[Document layout detection data]
• • •

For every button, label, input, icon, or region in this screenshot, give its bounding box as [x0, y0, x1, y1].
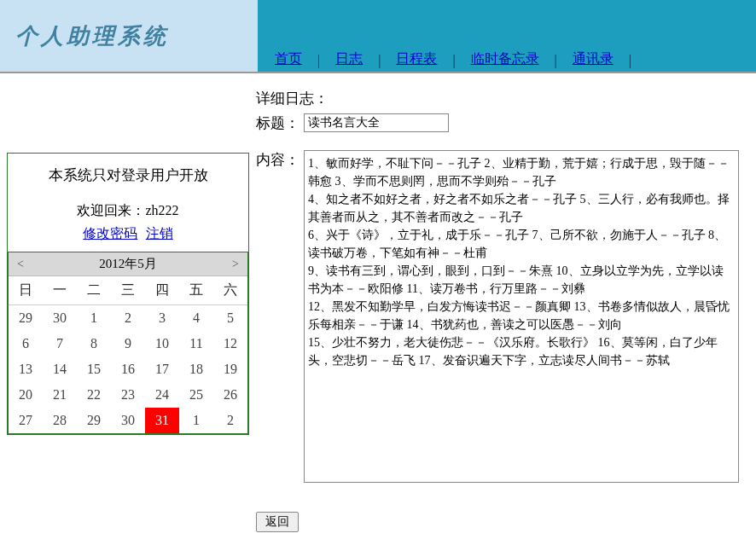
welcome-text: 欢迎回来：zh222 — [8, 202, 248, 220]
calendar-day-cell[interactable]: 12 — [213, 331, 247, 357]
calendar-day-cell[interactable]: 2 — [213, 408, 247, 433]
content-textarea[interactable] — [304, 150, 739, 483]
calendar-day-cell[interactable]: 23 — [111, 382, 145, 408]
title-label: 标题： — [256, 113, 304, 133]
logout-link[interactable]: 注销 — [146, 226, 173, 241]
nav-sep: | — [449, 53, 458, 68]
calendar-day-cell[interactable]: 28 — [43, 408, 77, 433]
content-label: 内容： — [256, 150, 304, 170]
calendar-day-header: 一 — [43, 276, 77, 305]
calendar-table: 日一二三四五六 29301234567891011121314151617181… — [9, 276, 247, 433]
calendar-day-cell[interactable]: 29 — [77, 408, 111, 433]
calendar-day-cell[interactable]: 19 — [213, 357, 247, 382]
calendar-day-cell[interactable]: 9 — [111, 331, 145, 357]
login-box: 本系统只对登录用户开放 欢迎回来：zh222 修改密码 注销 < 2012年5月… — [7, 153, 249, 435]
calendar-day-cell[interactable]: 3 — [145, 305, 179, 332]
calendar-day-cell[interactable]: 18 — [179, 357, 213, 382]
title-input[interactable] — [304, 113, 449, 132]
calendar-day-cell[interactable]: 13 — [9, 357, 43, 382]
calendar-title: 2012年5月 — [27, 256, 229, 272]
calendar-day-cell[interactable]: 24 — [145, 382, 179, 408]
nav-schedule[interactable]: 日程表 — [384, 50, 449, 68]
change-password-link[interactable]: 修改密码 — [83, 226, 137, 241]
nav-sep: | — [314, 53, 323, 68]
nav-sep: | — [625, 53, 635, 68]
calendar-day-cell[interactable]: 29 — [9, 305, 43, 332]
calendar-day-cell[interactable]: 16 — [111, 357, 145, 382]
calendar-day-cell[interactable]: 11 — [179, 331, 213, 357]
calendar-day-cell[interactable]: 14 — [43, 357, 77, 382]
username: zh222 — [145, 203, 178, 217]
welcome-prefix: 欢迎回来： — [77, 203, 145, 217]
back-button[interactable]: 返回 — [256, 512, 299, 532]
logo-area: 个人助理系统 — [0, 0, 258, 72]
calendar-day-header: 五 — [179, 276, 213, 305]
calendar-day-cell[interactable]: 5 — [213, 305, 247, 332]
nav-sep: | — [375, 53, 384, 68]
nav-diary[interactable]: 日志 — [323, 50, 375, 68]
calendar-day-cell[interactable]: 1 — [77, 305, 111, 332]
calendar-day-cell[interactable]: 15 — [77, 357, 111, 382]
calendar-day-cell[interactable]: 30 — [43, 305, 77, 332]
calendar-day-cell[interactable]: 1 — [179, 408, 213, 433]
calendar-day-cell[interactable]: 10 — [145, 331, 179, 357]
calendar-day-cell[interactable]: 27 — [9, 408, 43, 433]
calendar-day-cell[interactable]: 21 — [43, 382, 77, 408]
prev-month-button[interactable]: < — [14, 258, 27, 271]
nav-sep: | — [551, 53, 561, 68]
calendar-day-header: 四 — [145, 276, 179, 305]
nav-home[interactable]: 首页 — [263, 50, 314, 68]
calendar-day-cell[interactable]: 4 — [179, 305, 213, 332]
login-title: 本系统只对登录用户开放 — [8, 165, 248, 185]
logo-text: 个人助理系统 — [15, 21, 169, 51]
calendar-day-cell[interactable]: 6 — [9, 331, 43, 357]
calendar-day-cell[interactable]: 2 — [111, 305, 145, 332]
calendar-day-cell[interactable]: 8 — [77, 331, 111, 357]
calendar-day-cell[interactable]: 17 — [145, 357, 179, 382]
calendar-day-cell[interactable]: 26 — [213, 382, 247, 408]
calendar-day-header: 日 — [9, 276, 43, 305]
next-month-button[interactable]: > — [229, 258, 242, 271]
calendar-day-cell[interactable]: 22 — [77, 382, 111, 408]
calendar-day-header: 六 — [213, 276, 247, 305]
calendar: < 2012年5月 > 日一二三四五六 29301234567891011121… — [8, 252, 248, 434]
calendar-day-cell[interactable]: 7 — [43, 331, 77, 357]
calendar-day-cell[interactable]: 20 — [9, 382, 43, 408]
nav-memo[interactable]: 临时备忘录 — [459, 50, 551, 68]
detail-heading: 详细日志： — [256, 89, 739, 108]
calendar-day-header: 三 — [111, 276, 145, 305]
calendar-day-header: 二 — [77, 276, 111, 305]
calendar-day-cell[interactable]: 30 — [111, 408, 145, 433]
calendar-day-cell[interactable]: 25 — [179, 382, 213, 408]
nav-bar: 首页 | 日志 | 日程表 | 临时备忘录 | 通讯录 | — [258, 0, 756, 72]
calendar-day-cell[interactable]: 31 — [145, 408, 179, 433]
nav-contacts[interactable]: 通讯录 — [561, 50, 625, 68]
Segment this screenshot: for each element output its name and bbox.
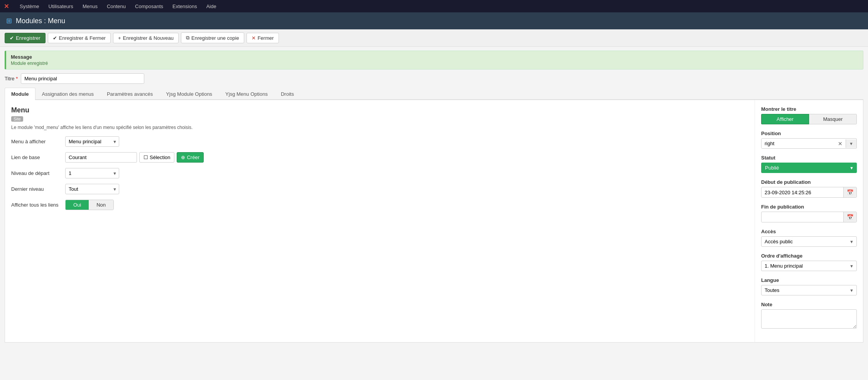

• • •

▶ _Prompt_
Above are the records; repeat them exactly, omitting every picture.

▶ _Output of the task_
For every button, label, input, icon, or region in this screenshot, give its bounding box as [x0, y0, x1, y1].
welcome-text: 欢迎回来：zh222 — [8, 202, 248, 220]
calendar-day-cell[interactable]: 12 — [213, 331, 247, 357]
calendar-day-cell[interactable]: 2 — [213, 408, 247, 433]
content-textarea[interactable] — [304, 150, 739, 483]
calendar-day-cell[interactable]: 23 — [111, 382, 145, 408]
title-label: 标题： — [256, 113, 304, 133]
logout-link[interactable]: 注销 — [146, 226, 173, 241]
nav-sep: | — [449, 53, 458, 68]
calendar-day-cell[interactable]: 28 — [43, 408, 77, 433]
content-label: 内容： — [256, 150, 304, 170]
calendar-day-header: 一 — [43, 276, 77, 305]
calendar-table: 日一二三四五六 29301234567891011121314151617181… — [9, 276, 247, 433]
calendar-day-cell[interactable]: 29 — [77, 408, 111, 433]
calendar-day-cell[interactable]: 19 — [213, 357, 247, 382]
calendar-day-cell[interactable]: 9 — [111, 331, 145, 357]
login-box: 本系统只对登录用户开放 欢迎回来：zh222 修改密码 注销 < 2012年5月… — [7, 153, 249, 435]
calendar-day-cell[interactable]: 3 — [145, 305, 179, 332]
calendar-day-cell[interactable]: 18 — [179, 357, 213, 382]
title-input[interactable] — [304, 113, 449, 132]
calendar-day-cell[interactable]: 13 — [9, 357, 43, 382]
calendar-title: 2012年5月 — [27, 256, 229, 272]
calendar-day-cell[interactable]: 24 — [145, 382, 179, 408]
nav-schedule[interactable]: 日程表 — [384, 50, 449, 68]
change-password-link[interactable]: 修改密码 — [83, 226, 137, 241]
nav-sep: | — [314, 53, 323, 68]
nav-sep: | — [625, 53, 635, 68]
calendar-day-cell[interactable]: 29 — [9, 305, 43, 332]
calendar-day-cell[interactable]: 16 — [111, 357, 145, 382]
calendar-day-cell[interactable]: 11 — [179, 331, 213, 357]
calendar-day-cell[interactable]: 14 — [43, 357, 77, 382]
username: zh222 — [145, 203, 178, 217]
welcome-prefix: 欢迎回来： — [77, 203, 145, 217]
back-button[interactable]: 返回 — [256, 512, 299, 532]
logo-area: 个人助理系统 — [0, 0, 258, 72]
calendar-day-header: 五 — [179, 276, 213, 305]
calendar-day-cell[interactable]: 5 — [213, 305, 247, 332]
nav-sep: | — [375, 53, 384, 68]
nav-diary[interactable]: 日志 — [323, 50, 375, 68]
calendar-day-cell[interactable]: 1 — [77, 305, 111, 332]
calendar-day-cell[interactable]: 15 — [77, 357, 111, 382]
calendar-day-cell[interactable]: 30 — [43, 305, 77, 332]
calendar-day-cell[interactable]: 1 — [179, 408, 213, 433]
calendar-day-cell[interactable]: 10 — [145, 331, 179, 357]
calendar-day-cell[interactable]: 27 — [9, 408, 43, 433]
calendar-day-cell[interactable]: 21 — [43, 382, 77, 408]
prev-month-button[interactable]: < — [14, 258, 27, 271]
nav-sep: | — [551, 53, 561, 68]
calendar-day-header: 四 — [145, 276, 179, 305]
nav-home[interactable]: 首页 — [263, 50, 314, 68]
calendar-day-cell[interactable]: 4 — [179, 305, 213, 332]
login-title: 本系统只对登录用户开放 — [8, 165, 248, 185]
logo-text: 个人助理系统 — [15, 21, 169, 51]
calendar-day-cell[interactable]: 6 — [9, 331, 43, 357]
calendar-day-cell[interactable]: 2 — [111, 305, 145, 332]
calendar-day-cell[interactable]: 8 — [77, 331, 111, 357]
calendar-day-cell[interactable]: 17 — [145, 357, 179, 382]
calendar-day-cell[interactable]: 26 — [213, 382, 247, 408]
calendar-day-header: 日 — [9, 276, 43, 305]
next-month-button[interactable]: > — [229, 258, 242, 271]
calendar-day-cell[interactable]: 22 — [77, 382, 111, 408]
calendar-day-header: 六 — [213, 276, 247, 305]
calendar: < 2012年5月 > 日一二三四五六 29301234567891011121… — [8, 252, 248, 434]
calendar-day-cell[interactable]: 7 — [43, 331, 77, 357]
calendar-day-cell[interactable]: 20 — [9, 382, 43, 408]
nav-memo[interactable]: 临时备忘录 — [459, 50, 551, 68]
detail-heading: 详细日志： — [256, 89, 739, 108]
calendar-day-header: 三 — [111, 276, 145, 305]
calendar-day-header: 二 — [77, 276, 111, 305]
calendar-day-cell[interactable]: 30 — [111, 408, 145, 433]
calendar-day-cell[interactable]: 25 — [179, 382, 213, 408]
nav-bar: 首页 | 日志 | 日程表 | 临时备忘录 | 通讯录 | — [258, 0, 756, 72]
calendar-day-cell[interactable]: 31 — [145, 408, 179, 433]
nav-contacts[interactable]: 通讯录 — [561, 50, 625, 68]
Segment this screenshot: for each element output its name and bbox.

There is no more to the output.